DeFazio countered that he had a long history of working to provide sustainable timber harvests on federal lands. He condemned unlawful behavior at protests but talked about his support for a House-passed bill aimed at reducing racial discrimination by law enforcement.
In addition, DeFazio repeatedly criticized Skarlatos for opposing the Affordable Care Act — also known as Obamacare. DeFazio said the law has provided health insurance for tens of thousands of residents in his district that the Republicans have no alternate plan for replacing.
Similarly, DeFazio hits Skarlatos for opposing an expansive COVID-19 relief bill passed by the Democratic-led House, and for opposing funding for Planned Parenthood and seeking to overturn the Roe vs. Wade abortion-rights decision.
“I have a young opponent who says he’s with Donald Trump,” said DeFazio with a sigh at one forum last week.
In many ways, Skarlatos and DeFazio were talking to two very distinct constituencies in the 4th Congressional District, which Trump lost by only a tenth of a percentage point in 2016. DeFazio’s strength comes in the Eugene-Springfield area and Corvallis, while Republicans tend to dominate in much of the rest of the district. Trump handily won Linn, Douglas, Josephine, Coos and Curry counties in 2016.
Skarlatos hoped to run at least as well as Trump did in those counties in 2016 while cutting into DeFazio’s margins in Lane and Benton counties. In particular, his campaign hoped that the pandemic would reduce the student vote at Oregon State University and the University of Oregon this year.
For his part, DeFazio hoped the district would at least partly turn away from Republicans. While Trump came close to winning the district in 2016, the GOP’s nominee in 2012, Mitt Romney, lost the district by nearly 7 percentage points.

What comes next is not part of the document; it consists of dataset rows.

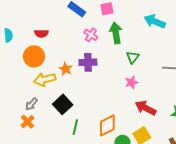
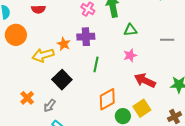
orange circle: (34, 56) -> (16, 35), moved
green triangle: (133, 57) -> (130, 30), turned 48
gray arrow: (31, 104) -> (50, 106), moved
green line: (75, 127) -> (96, 64), moved

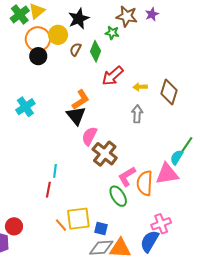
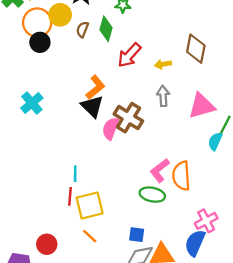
brown diamond: (169, 92) -> (196, 49), moved
brown cross: (105, 154) -> (128, 118), moved
pink triangle: (167, 174) -> (202, 106), moved
green ellipse: (118, 196) -> (152, 195), turned -40
yellow square: (78, 219) -> (90, 205), moved
red circle: (14, 226) -> (47, 244), moved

Through his 34 years in Congress, DeFazio also cultivated a distinct populist view that resonated with voters disenchanted with the political establishment. Long before Trump launched his own battles against free trade, DeFazio voted against every major trade agreement to come before Congress. DeFazio parted ways with fellow Democrats in supporting a constitutional amendment requiring a balanced budget. And he opposed President Barack Obama’s $787 billion stimulus bill, saying it didn’t include enough money for infrastructure spending.
DeFazio often talked about battling “idiots,” as when he told a TV station in Eugene in 2011 that there was a shortage of federal money for needed dam repairs in Oregon because of “some of the idiots I’m working with in Washington."